At Seoul train station, people gathered to watch old enemies meet for the first time.
Many are optimistic, clapping as the leaders emerge.
“It’s very emotional,” explains Chloe Ji Yoon, who joined the crowd on her way to work, “I have no relatives in North Korea but it feels like a family affair. My story, my family – that’s what it feels like.”
Travellers in a rush stand still; the eyes of a nation trained on a handshake.
“Kim Jong Un, you’re doing good,” 85-year-old Lee shouts at the station TV.
He fled from the North in the 1940s but his initial enthusiasm fades when I ask him about the chance of peace.
“It’s absolutely impossible,” he replied, “North Korea will not pursue peaceful reunification, it wants to unify our country by force.
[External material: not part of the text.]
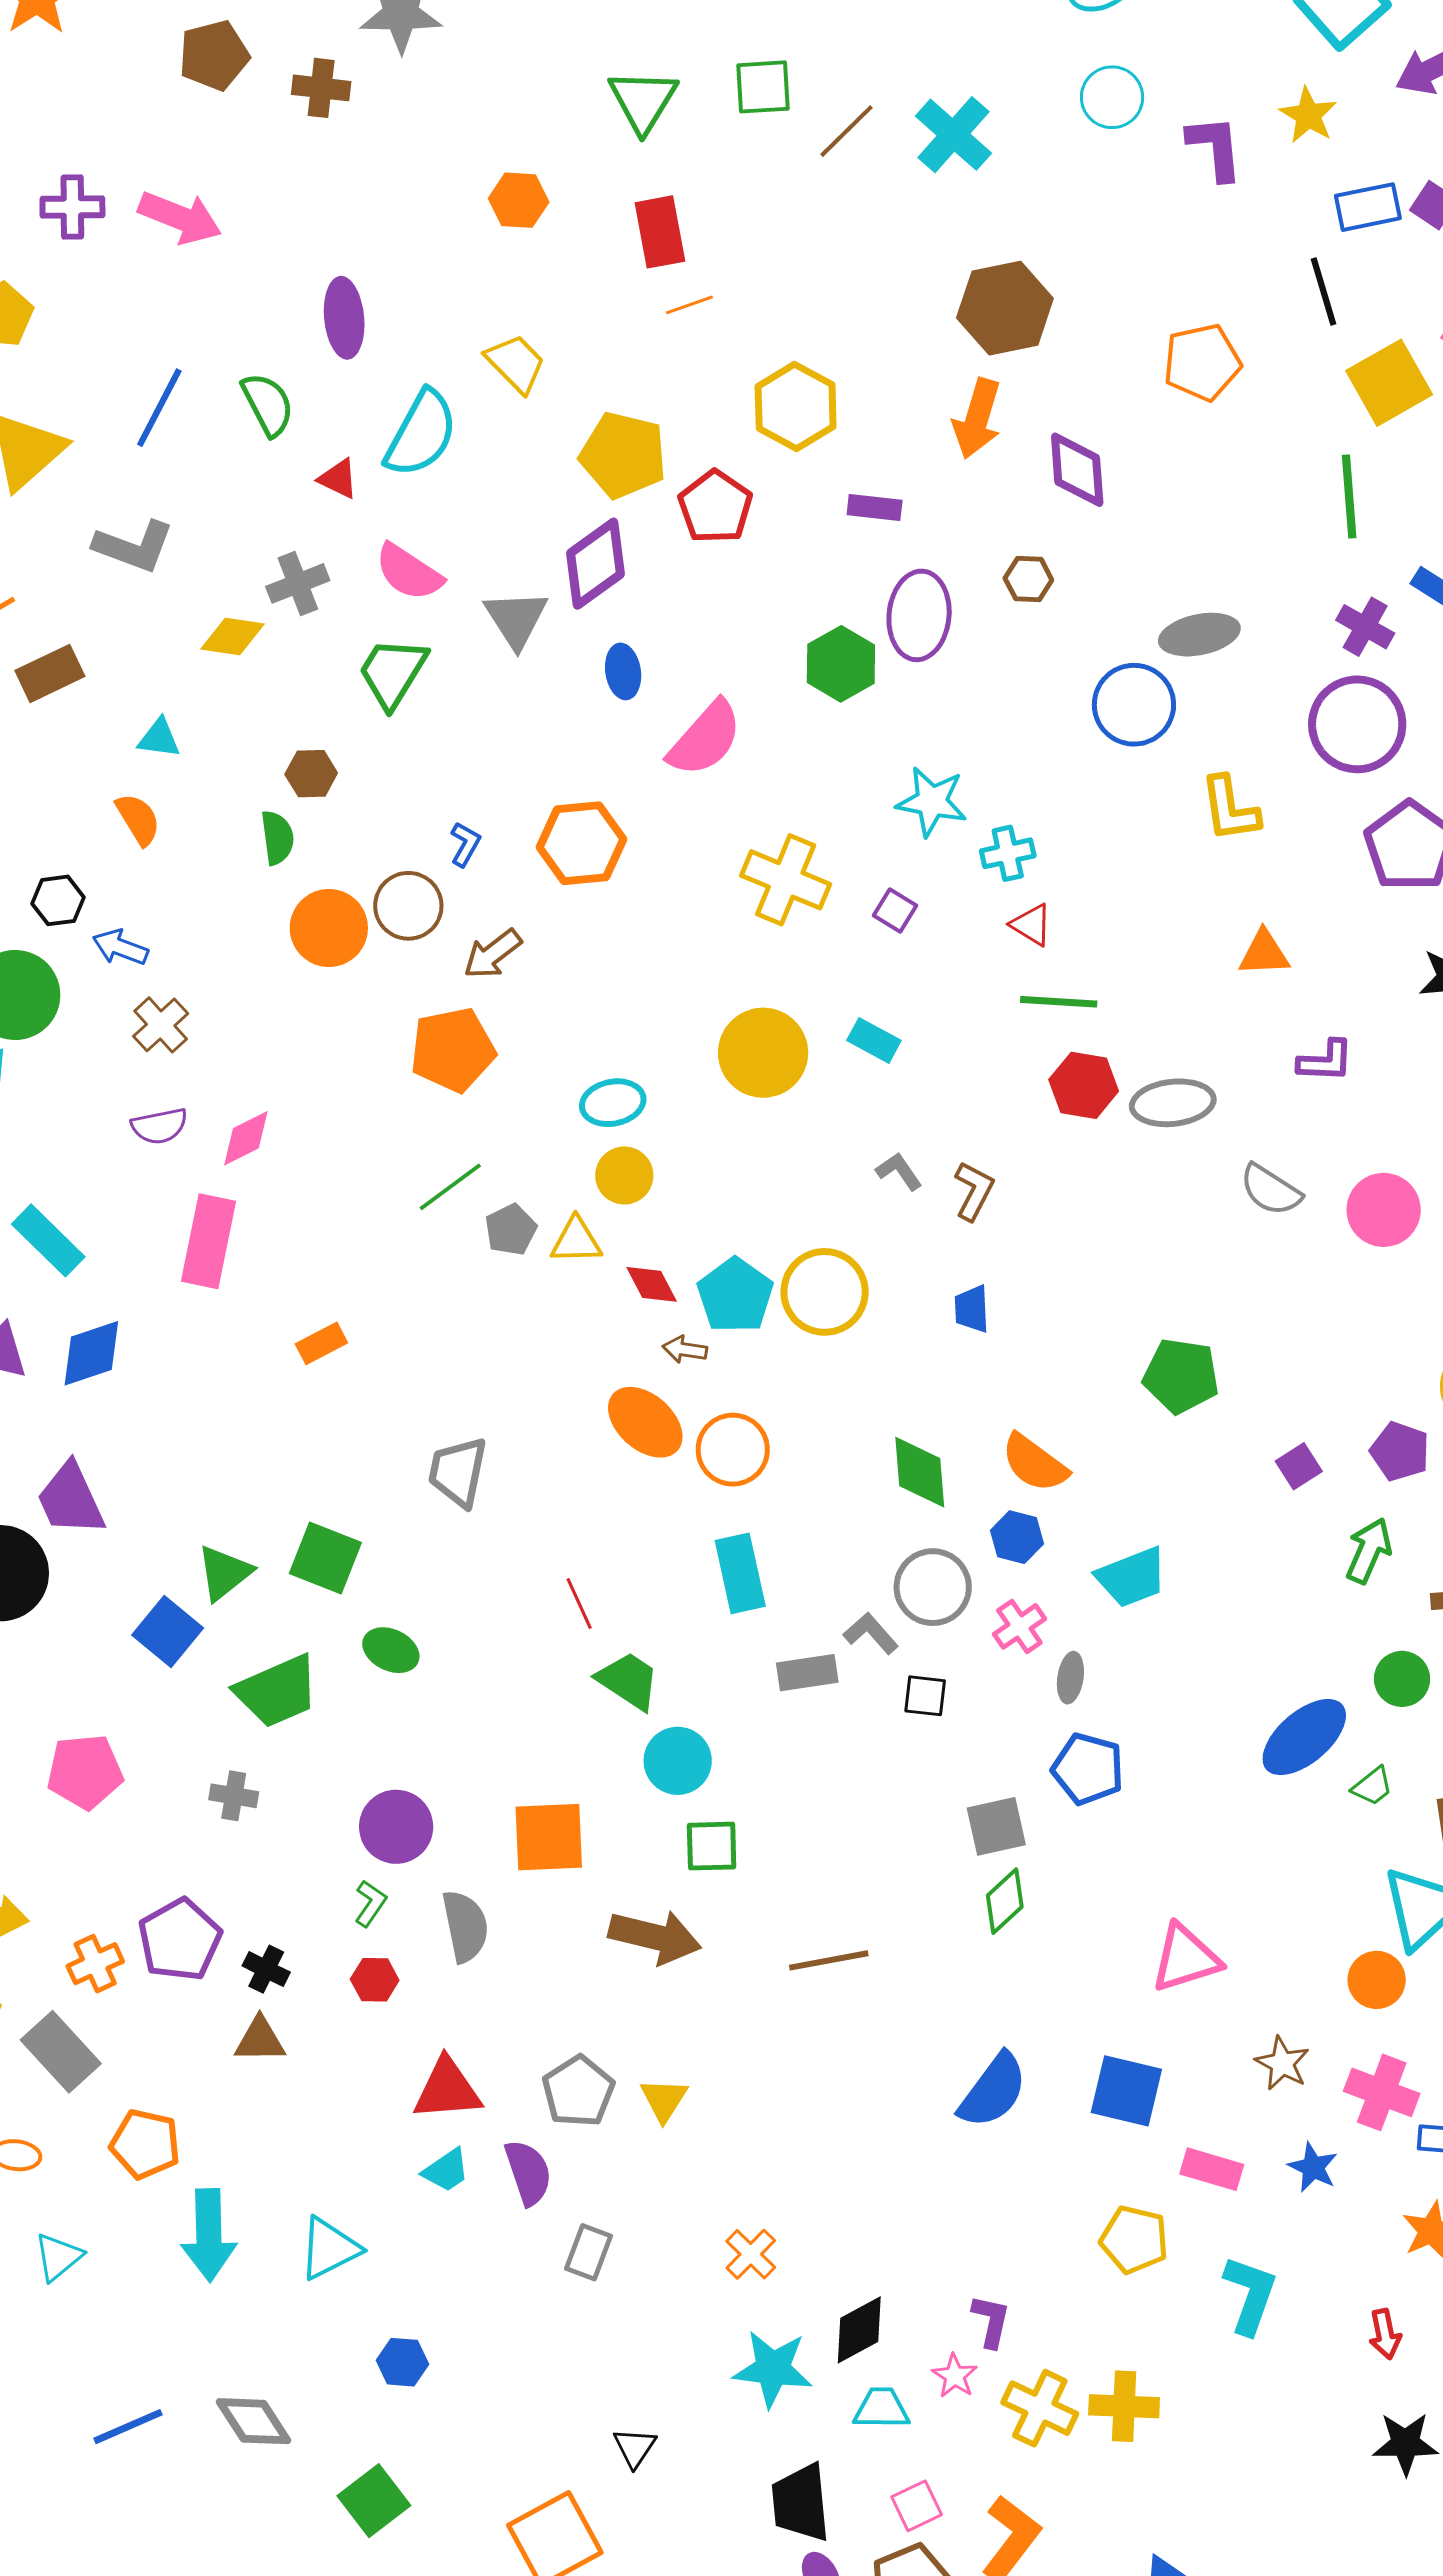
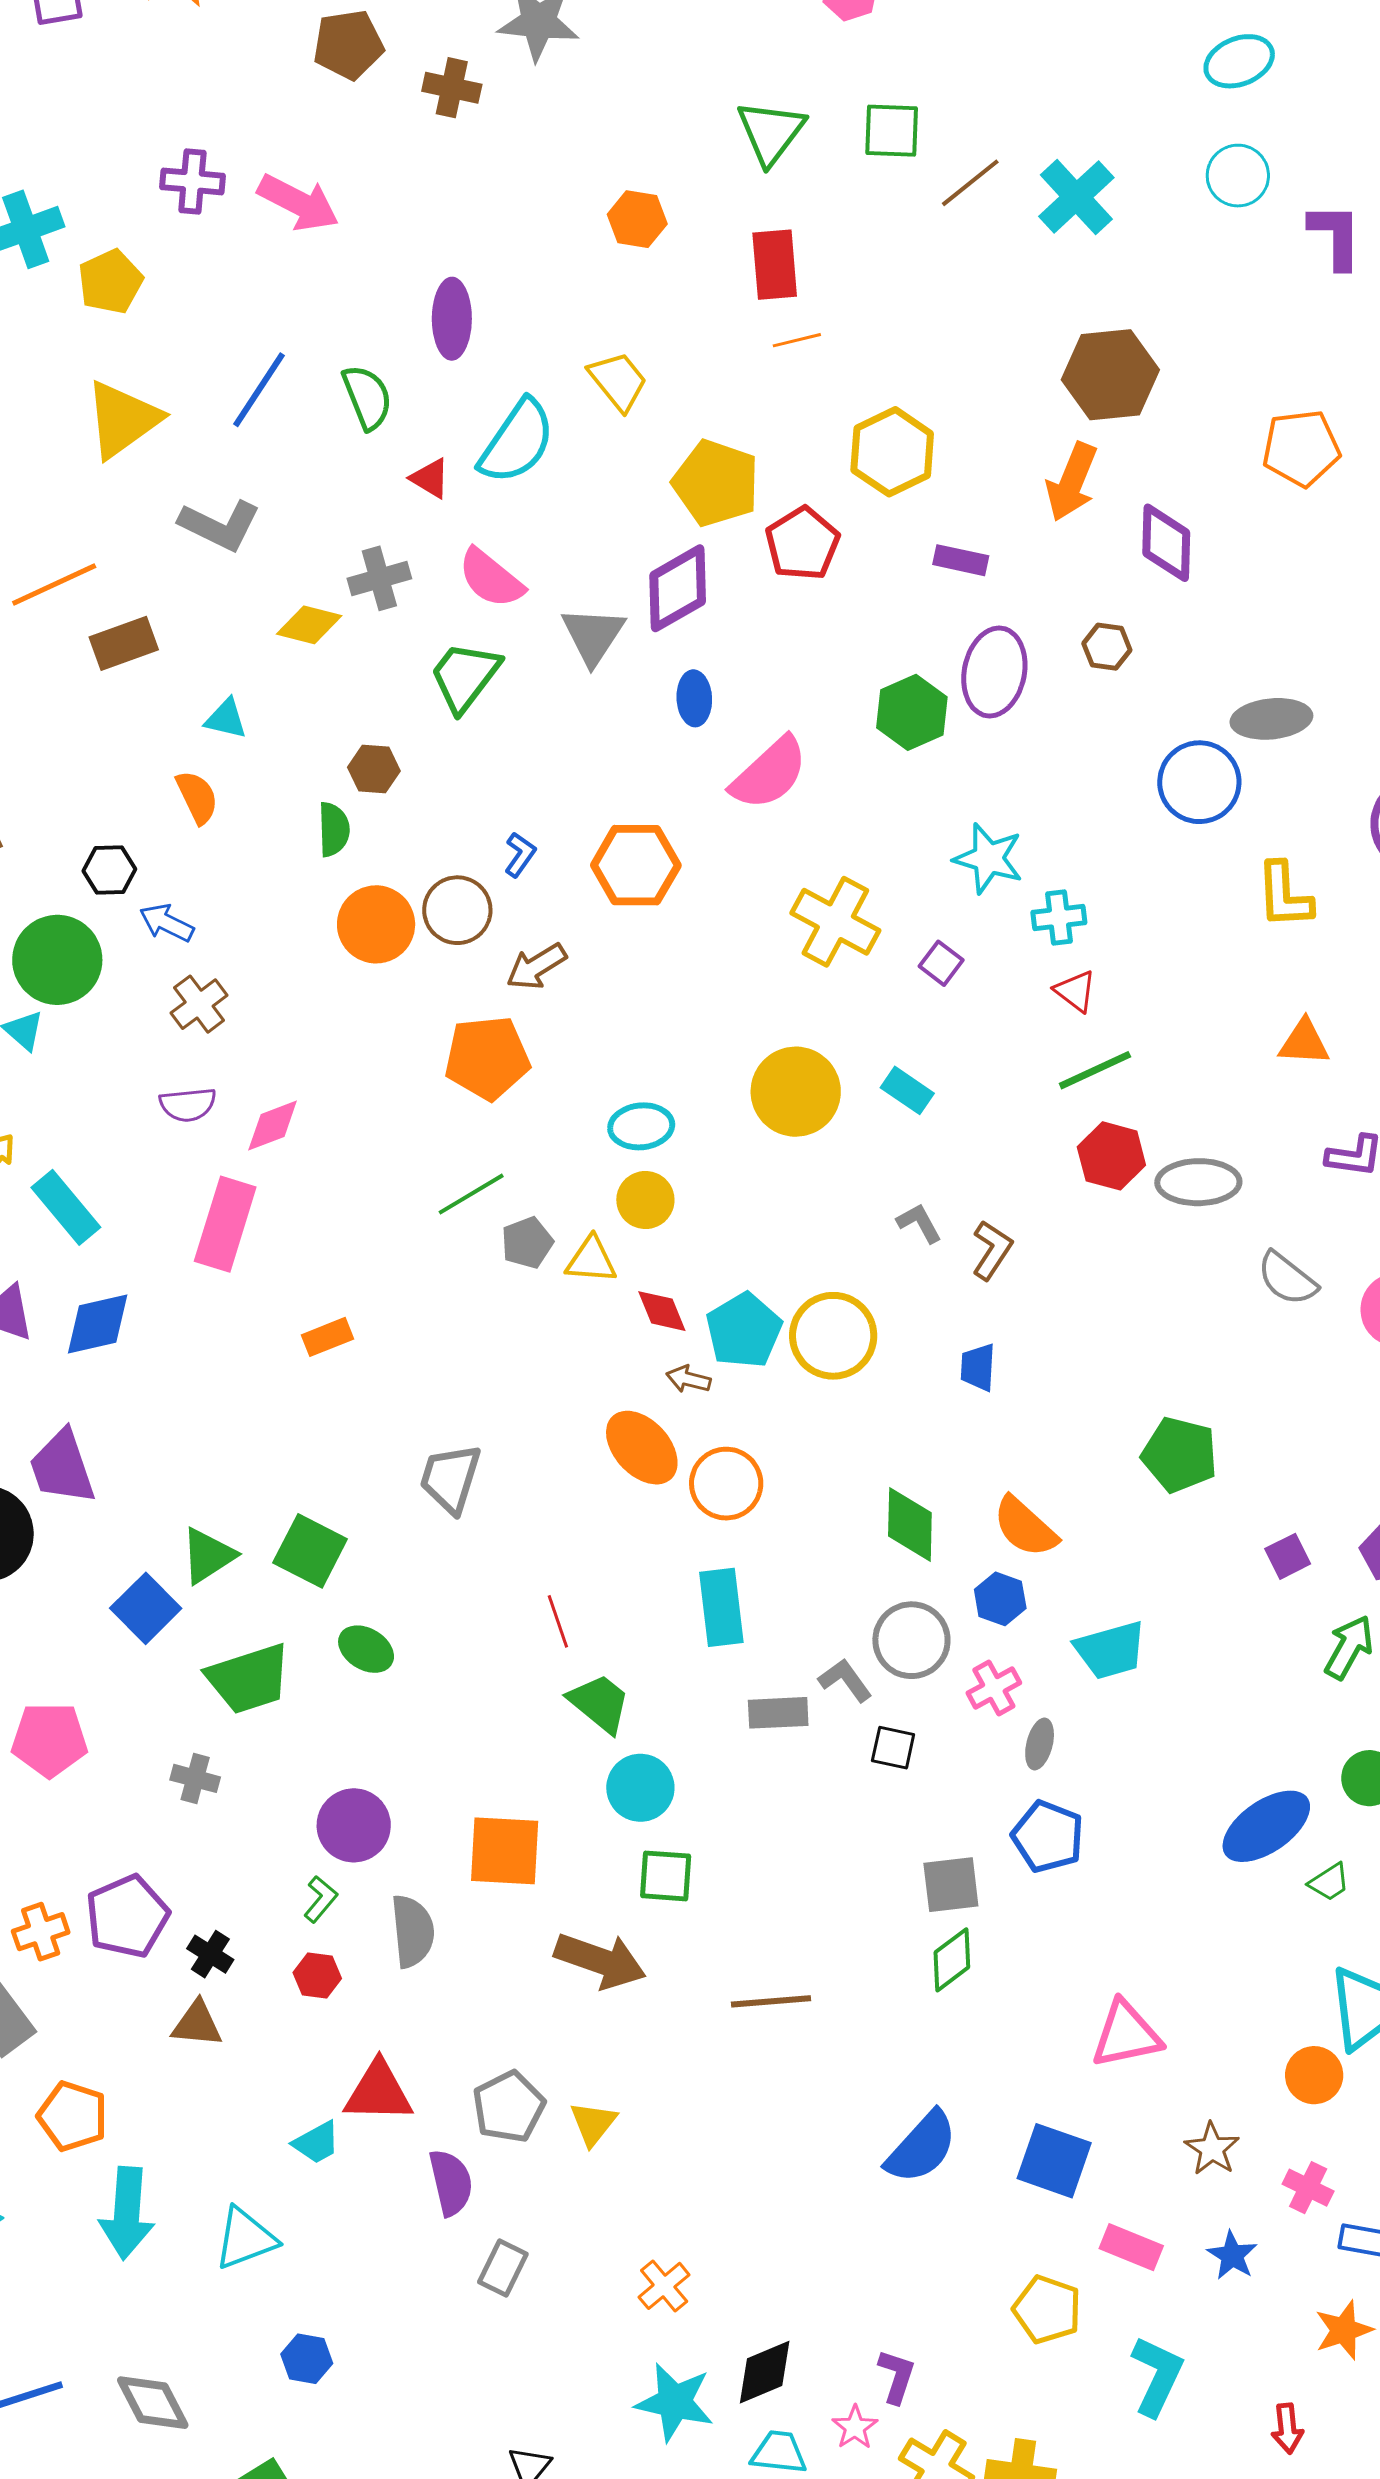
green line: (1059, 1002) -> (1095, 1070), turned -34
pink cross: (1382, 2092) -> (1308, 2188), size x0.7
cyan trapezoid: (446, 2170) -> (317, 2143), moved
United States is being tricked.”
But the spontaneous outburst of commuters shows how important this meeting is for many South Koreans, as it offers a new hope for peace.
Away from the action, viewing from the sidelines in Seoul, President Moon Jae-In shares their hope.
“All the attention of our people is on Singapore,” he said. “I, too, could hardly sleep last night. I join all the people in ardently aspiring for the success of the summit to bring complete denuclearisation and peace to us and usher in a new era among the two Koreas and the United States.”
In reality, everyone here knows if Donald Trump’s apparently “excellent” new relationship with Kim Jong Un sours, it’s South Koreans who are in the firing line.
So now they wait to see if this is really the start of a new era or just another promise of peace to be broken.